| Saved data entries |
╔══

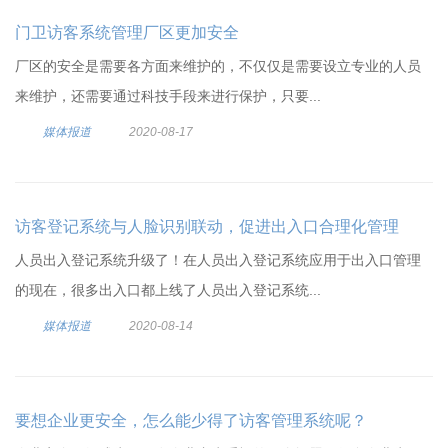
门卫访客系统管理厂区更加安全
厂区的安全是需要各方面来维护的，不仅仅是需要设立专业的人员
来维护，还需要通过科技手段来进行保护，只要...
媒体报道
2020-08-17
访客登记系统与人脸识别联动，促进出入口合理化管理
人员出入登记系统升级了！在人员出入登记系统应用于出入口管理
的现在，很多出入口都上线了人员出入登记系统...
媒体报道
2020-08-14
要想企业更安全，怎么能少得了访客管理系统呢？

╚══

| Exercise details |
Leave the pictures aside and give every entry above again word for word.

| Worked solution |
门卫访客系统管理厂区更加安全
厂区的安全是需要各方面来维护的，不仅仅是需要设立专业的人员
来维护，还需要通过科技手段来进行保护，只要...
媒体报道
2020-08-17
访客登记系统与人脸识别联动，促进出入口合理化管理
人员出入登记系统升级了！在人员出入登记系统应用于出入口管理
的现在，很多出入口都上线了人员出入登记系统...
媒体报道
2020-08-14
要想企业更安全，怎么能少得了访客管理系统呢？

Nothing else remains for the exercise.